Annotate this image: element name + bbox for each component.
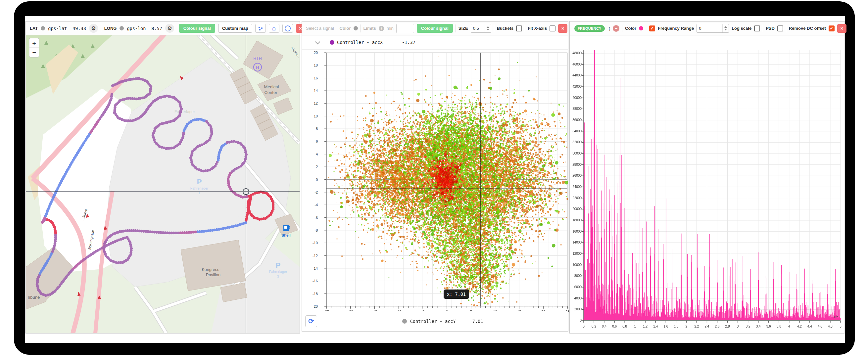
tick-label: 0	[579, 325, 588, 328]
tick-label: 0.6	[610, 325, 619, 328]
tick-label: 0	[570, 319, 582, 322]
tick-label: 22000	[570, 196, 582, 200]
tick-label: 2000	[570, 307, 582, 311]
tick-label: 2	[682, 325, 691, 328]
fft-plot-canvas[interactable]	[577, 47, 847, 335]
tick-label: 2	[305, 165, 318, 169]
svg-text:3: 3	[277, 274, 279, 278]
tick-label: 24000	[570, 185, 582, 189]
scatter-colour-signal-button[interactable]: Colour signal	[417, 24, 453, 33]
scatter-toolbar: Select a signal Color Limits i min Colou…	[302, 22, 568, 35]
map-colour-signal-button[interactable]: Colour signal	[179, 24, 215, 33]
locate-icon	[285, 26, 291, 31]
limits-label: Limits	[364, 26, 376, 31]
tick-label: 16000	[570, 230, 582, 233]
tick-label: 42000	[570, 85, 582, 88]
toolbar-divider	[786, 25, 786, 32]
svg-text:Center: Center	[264, 90, 277, 95]
psd-checkbox[interactable]	[777, 26, 783, 31]
size-value: 0.5	[471, 26, 485, 31]
stepper-arrows[interactable]	[722, 24, 728, 32]
tick-label: 32000	[570, 140, 582, 144]
fft-plot-area[interactable]: 0200040006000800010000120001400016000180…	[570, 35, 844, 333]
tick-label: 20000	[570, 207, 582, 211]
tick-label: 0.2	[589, 325, 598, 328]
tick-label: 16	[305, 76, 318, 80]
accx-signal-dot	[330, 40, 334, 45]
tick-label: 14000	[570, 240, 582, 244]
toolbar-divider	[763, 25, 763, 32]
tick-label: 8	[305, 127, 318, 131]
tick-label: -8	[305, 228, 318, 232]
scatter-close-button[interactable]: ×	[558, 24, 567, 33]
scatter-panel: Select a signal Color Limits i min Colou…	[302, 21, 568, 331]
zoom-out-button[interactable]: −	[32, 49, 36, 56]
tick-label: 12	[305, 101, 318, 105]
fit-x-axis-checkbox[interactable]	[550, 26, 556, 31]
tick-label: 4	[305, 152, 318, 156]
tick-label: 38000	[570, 107, 582, 110]
custom-map-button[interactable]: Custom map	[218, 24, 252, 33]
minus-icon: −	[615, 26, 617, 31]
scatter-footer: ⟳ Controller - accY 7.01	[302, 311, 568, 331]
tick-label: 1.6	[661, 325, 670, 328]
svg-text:Pavillon: Pavillon	[206, 272, 220, 277]
tick-label: 30000	[570, 152, 582, 155]
tick-label: -16	[305, 279, 318, 283]
tick-label: 36000	[570, 118, 582, 122]
remove-dc-checkbox[interactable]: ✓	[829, 26, 835, 31]
frequency-range-stepper[interactable]: 0	[696, 24, 729, 33]
stepper-arrows[interactable]	[485, 24, 491, 32]
fft-close-button[interactable]: ×	[837, 24, 846, 33]
map-home-button[interactable]: ⌂	[269, 24, 279, 33]
tick-label: 14	[305, 89, 318, 93]
tick-label: 1	[630, 325, 640, 328]
svg-text:RTH: RTH	[253, 56, 261, 61]
toolbar-divider	[622, 25, 622, 32]
refresh-button[interactable]: ⟳	[305, 315, 317, 327]
tick-label: 2.4	[702, 325, 711, 328]
buckets-checkbox[interactable]	[516, 26, 522, 31]
tick-label: 4000	[570, 296, 582, 300]
arrow-down-icon	[724, 29, 727, 30]
min-input[interactable]	[396, 24, 414, 33]
scatter-points-toggle-button[interactable]	[255, 24, 266, 33]
size-stepper[interactable]: 0.5	[471, 24, 491, 33]
scatter-header: Controller - accX -1.37	[302, 35, 568, 50]
toolbar-divider	[361, 25, 361, 32]
map-zoom-control[interactable]: + −	[29, 38, 39, 57]
lat-gear-button[interactable]: ⚙	[89, 24, 98, 33]
tick-label: 6000	[570, 285, 582, 289]
tick-label: 8000	[570, 274, 582, 278]
log-scale-checkbox[interactable]	[754, 26, 760, 31]
remove-signal-icon[interactable]: −	[613, 25, 619, 32]
tick-label: -6	[305, 216, 318, 220]
map-canvas[interactable]: RTH H Medical Center Kleine... ...kurve …	[26, 35, 300, 333]
scatter-plot-canvas[interactable]	[320, 49, 574, 314]
zoom-in-button[interactable]: +	[32, 40, 36, 47]
tick-label: 0.8	[620, 325, 629, 328]
tick-label: 0	[305, 178, 318, 182]
scatter-plot-area[interactable]: 20181614121086420-2-4-6-8-10-12-14-16-18…	[302, 49, 568, 311]
svg-text:Kongress-: Kongress-	[202, 267, 221, 272]
tick-label: 18000	[570, 218, 582, 222]
map-locate-button[interactable]	[282, 24, 293, 33]
tick-label: 48000	[570, 51, 582, 55]
svg-text:ribüne: ribüne	[28, 295, 40, 300]
frequency-range-checkbox[interactable]: ✓	[649, 26, 655, 31]
log-scale-label: Log scale	[732, 26, 751, 31]
fit-x-axis-label: Fit X-axis	[528, 26, 547, 31]
long-gear-button[interactable]: ⚙	[165, 24, 174, 33]
tick-label: 26000	[570, 174, 582, 177]
tick-label: 10000	[570, 263, 582, 267]
tick-label: 1.8	[671, 325, 681, 328]
svg-text:Fahrerlager: Fahrerlager	[269, 270, 287, 273]
tick-label: 3.6	[764, 325, 773, 328]
toolbar-divider	[456, 25, 456, 32]
svg-text:P: P	[197, 178, 202, 186]
tick-label: 44000	[570, 73, 582, 77]
tick-label: 3	[733, 325, 743, 328]
collapse-chevron-icon[interactable]	[315, 39, 320, 45]
svg-text:P: P	[276, 261, 281, 269]
arrow-down-icon	[487, 29, 489, 30]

○ ○ ○ ○

Return the listing above in full and exactly, omitting all pictures.

Annotate this image: element name + bbox for each component.
tick-label: 0	[579, 325, 588, 328]
tick-label: 0.6	[610, 325, 619, 328]
tick-label: 0	[570, 319, 582, 322]
tick-label: 22000	[570, 196, 582, 200]
tick-label: 2000	[570, 307, 582, 311]
tick-label: 2	[682, 325, 691, 328]
fft-plot-canvas[interactable]	[577, 47, 847, 335]
tick-label: 2	[305, 165, 318, 169]
svg-text:3: 3	[277, 274, 279, 278]
tick-label: 24000	[570, 185, 582, 189]
scatter-colour-signal-button[interactable]: Colour signal	[417, 24, 453, 33]
scatter-toolbar: Select a signal Color Limits i min Colou…	[302, 22, 568, 35]
map-colour-signal-button[interactable]: Colour signal	[179, 24, 215, 33]
locate-icon	[285, 26, 291, 31]
limits-label: Limits	[364, 26, 376, 31]
tick-label: 16000	[570, 230, 582, 233]
tick-label: 42000	[570, 85, 582, 88]
toolbar-divider	[786, 25, 786, 32]
svg-text:Center: Center	[264, 90, 277, 95]
psd-checkbox[interactable]	[777, 26, 783, 31]
size-value: 0.5	[471, 26, 485, 31]
stepper-arrows[interactable]	[722, 24, 728, 32]
tick-label: 32000	[570, 140, 582, 144]
fft-plot-area[interactable]: 0200040006000800010000120001400016000180…	[570, 35, 844, 333]
tick-label: 20000	[570, 207, 582, 211]
tick-label: 0.2	[589, 325, 598, 328]
tick-label: 16	[305, 76, 318, 80]
accx-signal-dot	[330, 40, 334, 45]
tick-label: 14000	[570, 240, 582, 244]
toolbar-divider	[763, 25, 763, 32]
tick-label: 8	[305, 127, 318, 131]
tick-label: -8	[305, 228, 318, 232]
scatter-close-button[interactable]: ×	[558, 24, 567, 33]
scatter-panel: Select a signal Color Limits i min Colou…	[302, 21, 568, 331]
zoom-out-button[interactable]: −	[32, 49, 36, 56]
tick-label: 12	[305, 101, 318, 105]
fit-x-axis-checkbox[interactable]	[550, 26, 556, 31]
tick-label: 4	[305, 152, 318, 156]
tick-label: 38000	[570, 107, 582, 110]
custom-map-button[interactable]: Custom map	[218, 24, 252, 33]
minus-icon: −	[615, 26, 617, 31]
scatter-footer: ⟳ Controller - accY 7.01	[302, 311, 568, 331]
tick-label: 1.6	[661, 325, 670, 328]
svg-text:Pavillon: Pavillon	[206, 272, 220, 277]
tick-label: 30000	[570, 152, 582, 155]
tick-label: -16	[305, 279, 318, 283]
tick-label: 36000	[570, 118, 582, 122]
remove-dc-checkbox[interactable]: ✓	[829, 26, 835, 31]
frequency-range-stepper[interactable]: 0	[696, 24, 729, 33]
stepper-arrows[interactable]	[485, 24, 491, 32]
fft-close-button[interactable]: ×	[837, 24, 846, 33]
map-home-button[interactable]: ⌂	[269, 24, 279, 33]
tick-label: 14	[305, 89, 318, 93]
tick-label: 1	[630, 325, 640, 328]
svg-text:RTH: RTH	[253, 56, 261, 61]
toolbar-divider	[622, 25, 622, 32]
refresh-button[interactable]: ⟳	[305, 315, 317, 327]
tick-label: 2.4	[702, 325, 711, 328]
buckets-checkbox[interactable]	[516, 26, 522, 31]
tick-label: 4000	[570, 296, 582, 300]
arrow-down-icon	[724, 29, 727, 30]
min-input[interactable]	[396, 24, 414, 33]
scatter-points-toggle-button[interactable]	[255, 24, 266, 33]
size-stepper[interactable]: 0.5	[471, 24, 491, 33]
scatter-header: Controller - accX -1.37	[302, 35, 568, 50]
toolbar-divider	[361, 25, 361, 32]
map-zoom-control[interactable]: + −	[29, 38, 39, 57]
lat-gear-button[interactable]: ⚙	[89, 24, 98, 33]
tick-label: 6000	[570, 285, 582, 289]
tick-label: 8000	[570, 274, 582, 278]
log-scale-checkbox[interactable]	[754, 26, 760, 31]
remove-signal-icon[interactable]: −	[613, 25, 619, 32]
tick-label: -6	[305, 216, 318, 220]
map-canvas[interactable]: RTH H Medical Center Kleine... ...kurve …	[26, 35, 300, 333]
scatter-plot-canvas[interactable]	[320, 49, 574, 314]
zoom-in-button[interactable]: +	[32, 40, 36, 47]
tick-label: 0.8	[620, 325, 629, 328]
tick-label: 0	[305, 178, 318, 182]
scatter-plot-area[interactable]: 20181614121086420-2-4-6-8-10-12-14-16-18…	[302, 49, 568, 311]
svg-text:Kongress-: Kongress-	[202, 267, 221, 272]
tick-label: 18000	[570, 218, 582, 222]
map-locate-button[interactable]	[282, 24, 293, 33]
tick-label: 48000	[570, 51, 582, 55]
svg-text:ribüne: ribüne	[28, 295, 40, 300]
frequency-range-checkbox[interactable]: ✓	[649, 26, 655, 31]
log-scale-label: Log scale	[732, 26, 751, 31]
fit-x-axis-label: Fit X-axis	[528, 26, 547, 31]
long-gear-button[interactable]: ⚙	[165, 24, 174, 33]
tick-label: 26000	[570, 174, 582, 177]
tick-label: 10000	[570, 263, 582, 267]
tick-label: 1.8	[671, 325, 681, 328]
svg-text:Fahrerlager: Fahrerlager	[269, 270, 287, 273]
tick-label: 3.6	[764, 325, 773, 328]
toolbar-divider	[456, 25, 456, 32]
svg-text:P: P	[197, 178, 202, 186]
tick-label: 44000	[570, 73, 582, 77]
tick-label: 3	[733, 325, 743, 328]
collapse-chevron-icon[interactable]	[315, 39, 320, 45]
svg-text:P: P	[276, 261, 281, 269]
arrow-down-icon	[487, 29, 489, 30]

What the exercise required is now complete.